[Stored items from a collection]
+ + + + +

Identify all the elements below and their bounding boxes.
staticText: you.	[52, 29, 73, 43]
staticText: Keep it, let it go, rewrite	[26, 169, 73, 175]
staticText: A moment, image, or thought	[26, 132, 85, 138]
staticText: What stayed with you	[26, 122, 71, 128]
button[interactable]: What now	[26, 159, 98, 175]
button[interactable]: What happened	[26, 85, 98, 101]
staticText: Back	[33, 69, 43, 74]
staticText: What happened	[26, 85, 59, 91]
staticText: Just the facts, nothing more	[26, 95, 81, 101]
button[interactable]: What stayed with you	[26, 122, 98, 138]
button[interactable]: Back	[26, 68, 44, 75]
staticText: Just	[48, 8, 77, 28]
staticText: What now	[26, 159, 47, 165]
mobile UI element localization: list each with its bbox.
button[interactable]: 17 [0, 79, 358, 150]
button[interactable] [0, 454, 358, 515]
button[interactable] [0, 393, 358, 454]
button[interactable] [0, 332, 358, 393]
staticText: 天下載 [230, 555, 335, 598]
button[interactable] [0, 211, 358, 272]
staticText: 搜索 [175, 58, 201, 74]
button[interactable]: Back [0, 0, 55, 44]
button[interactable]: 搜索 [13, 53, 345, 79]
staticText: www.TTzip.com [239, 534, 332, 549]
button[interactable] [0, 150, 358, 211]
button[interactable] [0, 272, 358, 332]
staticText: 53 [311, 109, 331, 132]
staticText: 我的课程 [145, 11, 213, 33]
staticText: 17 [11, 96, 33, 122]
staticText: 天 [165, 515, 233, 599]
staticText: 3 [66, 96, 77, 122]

+ + + + +

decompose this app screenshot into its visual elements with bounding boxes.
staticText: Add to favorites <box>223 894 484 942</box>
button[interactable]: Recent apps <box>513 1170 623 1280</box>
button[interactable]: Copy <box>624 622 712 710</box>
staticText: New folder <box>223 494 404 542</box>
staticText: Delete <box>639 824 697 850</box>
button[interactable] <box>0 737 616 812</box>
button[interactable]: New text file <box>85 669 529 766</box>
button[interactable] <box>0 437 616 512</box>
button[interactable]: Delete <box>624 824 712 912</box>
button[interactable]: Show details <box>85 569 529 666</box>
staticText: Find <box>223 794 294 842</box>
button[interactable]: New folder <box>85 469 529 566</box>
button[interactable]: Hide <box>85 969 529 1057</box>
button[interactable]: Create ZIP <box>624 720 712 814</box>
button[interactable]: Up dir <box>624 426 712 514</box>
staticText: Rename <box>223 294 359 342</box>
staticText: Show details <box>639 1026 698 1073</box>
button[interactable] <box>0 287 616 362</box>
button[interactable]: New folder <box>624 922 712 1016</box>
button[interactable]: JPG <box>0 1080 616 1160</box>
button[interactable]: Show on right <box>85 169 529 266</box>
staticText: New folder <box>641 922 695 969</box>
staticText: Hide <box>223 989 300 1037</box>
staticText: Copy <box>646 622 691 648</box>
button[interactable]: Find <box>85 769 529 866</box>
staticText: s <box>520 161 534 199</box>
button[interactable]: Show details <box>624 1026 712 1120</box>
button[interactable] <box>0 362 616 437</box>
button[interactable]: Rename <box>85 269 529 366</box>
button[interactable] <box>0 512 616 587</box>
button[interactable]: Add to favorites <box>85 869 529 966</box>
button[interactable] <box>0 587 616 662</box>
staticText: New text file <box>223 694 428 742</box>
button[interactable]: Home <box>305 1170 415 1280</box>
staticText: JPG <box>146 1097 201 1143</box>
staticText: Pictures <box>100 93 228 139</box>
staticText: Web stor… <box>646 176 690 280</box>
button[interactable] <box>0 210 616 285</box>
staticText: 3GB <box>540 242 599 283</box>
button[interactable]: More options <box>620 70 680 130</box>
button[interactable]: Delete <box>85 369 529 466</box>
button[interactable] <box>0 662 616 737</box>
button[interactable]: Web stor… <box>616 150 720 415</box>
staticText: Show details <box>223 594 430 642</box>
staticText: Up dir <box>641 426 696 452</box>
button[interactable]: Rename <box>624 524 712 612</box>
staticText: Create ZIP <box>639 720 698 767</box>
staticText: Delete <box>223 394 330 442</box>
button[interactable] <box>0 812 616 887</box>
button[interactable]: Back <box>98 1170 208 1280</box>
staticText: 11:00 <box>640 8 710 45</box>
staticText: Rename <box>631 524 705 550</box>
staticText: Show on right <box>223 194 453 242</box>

+ + + + +

▶ _INSTRUCTIONS FOR THE TASK_
All of the lines above that carry the string "happened" need to be found and copied.

▶ _ANSWER FOR THE TASK_
button[interactable]: What happened	[26, 85, 98, 101]
staticText: What happened	[26, 85, 59, 91]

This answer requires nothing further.